Нет, ближе тогда будет к "печаль, тоска". "Неудовлетворенность" - слишком умозрительно звучит. "Дуккха" явно (звучанием хотябы) указывает на что-то конкретное, непосредственно переживаемое. И важно, что у дуккха есть антоним - "суккха"=счастье. Тоже непосредственное. В палийском тексте эти "дуккха"-"суккха" постоянно мелькают и рифмуются между собой. 

 :Smilie:

----------


## Максим&

> Нет. В Тхераваде такого радикализма нет, а вместо этого вполне внятно представлено учение о счастье и благополучии и без Ниббаны. 
> 
> Абхисанга сутта


Не вижу противоречий. Вы привели пример накопления заслуг которые должны вырвать человека от несчастья, как его понимал Будда, к счастью. 
Безусловно, по мере правильного следования по пути "дукховость" одних дхарм ослабевает и следовательно усиливается "сукховость" других:-)

----------

Кайто Накамура (12.09.2016)

----------


## Кайто Накамура

> Не вижу противоречий. Вы привели пример накопления заслуг которые должны вырвать человека от несчастья, как его понимал Будда, к счастью. 
> Безусловно, по мере правильного следования по пути "дукховость" одних дхарм ослабевает и следовательно усиливается "сукховость" других:-)


Я привел не "пример накопления заслуг", а Сутту, в которой Будда учит о счастье, благополучии, достижении желаемого и приятного. Это полностью противоречит рассуждениям в духе - "Как бы то ни было для раннего буддизма и _тхеравады в том числе все что не есть нирвана это волнение дхарм и следовательно дукха/страдание_. Для многих такой вывод может показаться слишком тяжеловесным и отсюда происходят попытки смягчить, а возможно и пересмотреть некоторые постулаты". 

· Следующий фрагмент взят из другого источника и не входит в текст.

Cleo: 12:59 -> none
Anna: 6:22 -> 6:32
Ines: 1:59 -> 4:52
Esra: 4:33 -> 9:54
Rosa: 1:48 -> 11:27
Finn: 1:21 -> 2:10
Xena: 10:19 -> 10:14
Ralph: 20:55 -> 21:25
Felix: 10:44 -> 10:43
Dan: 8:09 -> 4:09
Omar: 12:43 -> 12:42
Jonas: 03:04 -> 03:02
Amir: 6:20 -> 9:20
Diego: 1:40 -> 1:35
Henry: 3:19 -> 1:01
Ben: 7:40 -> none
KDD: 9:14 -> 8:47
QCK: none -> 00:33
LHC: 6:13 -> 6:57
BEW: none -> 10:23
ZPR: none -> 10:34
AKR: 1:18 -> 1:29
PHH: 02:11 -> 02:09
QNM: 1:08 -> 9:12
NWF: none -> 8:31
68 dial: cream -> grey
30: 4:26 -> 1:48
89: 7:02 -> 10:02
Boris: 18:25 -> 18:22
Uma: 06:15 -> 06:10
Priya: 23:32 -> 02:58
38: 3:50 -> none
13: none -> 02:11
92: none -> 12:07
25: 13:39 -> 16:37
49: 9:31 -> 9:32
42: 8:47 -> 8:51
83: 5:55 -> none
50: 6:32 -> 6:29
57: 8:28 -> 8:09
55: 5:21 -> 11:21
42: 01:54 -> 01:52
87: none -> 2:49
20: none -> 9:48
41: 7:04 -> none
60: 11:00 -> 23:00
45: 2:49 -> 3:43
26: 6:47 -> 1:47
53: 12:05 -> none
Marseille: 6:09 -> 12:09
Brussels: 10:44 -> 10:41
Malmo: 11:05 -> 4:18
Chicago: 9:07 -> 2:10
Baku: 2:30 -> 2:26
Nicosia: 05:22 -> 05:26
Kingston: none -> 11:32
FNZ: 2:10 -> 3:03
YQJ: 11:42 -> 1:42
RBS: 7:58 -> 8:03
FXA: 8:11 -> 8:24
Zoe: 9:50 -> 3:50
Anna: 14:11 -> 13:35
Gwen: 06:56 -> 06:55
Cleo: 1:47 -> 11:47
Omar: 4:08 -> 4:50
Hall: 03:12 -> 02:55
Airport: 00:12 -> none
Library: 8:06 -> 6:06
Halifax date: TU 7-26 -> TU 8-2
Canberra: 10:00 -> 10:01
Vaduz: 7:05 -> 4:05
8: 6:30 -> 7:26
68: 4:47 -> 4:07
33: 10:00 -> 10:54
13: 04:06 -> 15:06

Об этом идет речь в первом посте в этой теме. Популярные книги и лекции о Дхамме принесли много вреда, так как в них много таких вот заявлений, сделанных самоуверенным высокоученым тоном. 

Эти сторонние наблюдатели конечно могут и дальше формулировать какие-то теории для себя, а потом ударяться в попытки "смягчить, а возможно и пересмотреть некоторые постулаты". Вольному воля, как говорится. Вот только Тхеравада тут уже не при чем.  :Smilie:

----------


## Доня

> 3. «Нет “Я”».
> 
> Это ещё одна большая ложь. Когда-то Будду прямо спросили – есть ли «Я» или нет, и он воздержался от ответа (Саньютта Никая 44.10). В Маджджхима Никае 2 («беседе средней длины») он заявил, что такие взгляды как «у меня есть “Я”» и «у меня нет “Я”» являются дебрями взглядов, которые оставляют нас увязшими в страдании. Когда Будда обучал безличности, не-я (anatta) в противоположность отсутствию «Я» – «нет-я», то он рекомендовал определённую стратегию для преодоления привязанности, определённый способ пресекающий склонность ума цепляться за вещи, посредством утверждения их как «Я» или «моё».
> 
> Также Будда никогда не говорил, что «нет отдельного “Я”». Он отказывался связываться с вопросом относительно того, существует ли какое-то «Я» или не существует.
> 
> 4. «Все непостоянно».
> 5. «Страдание происходит от сопротивления изменениям».
> 
> Эти две неверных цитаты обычно идут вместе. Если всё изменяется, то единственный способ, с помощью которого вы можете избежать страдания, будет состоять в признании того, что всё счастье является непостоянным, и в том, чтобы не стараться больше ради чего-либо более продолжительного, чем такое изменчивое счастье. Довольно жалкая идея.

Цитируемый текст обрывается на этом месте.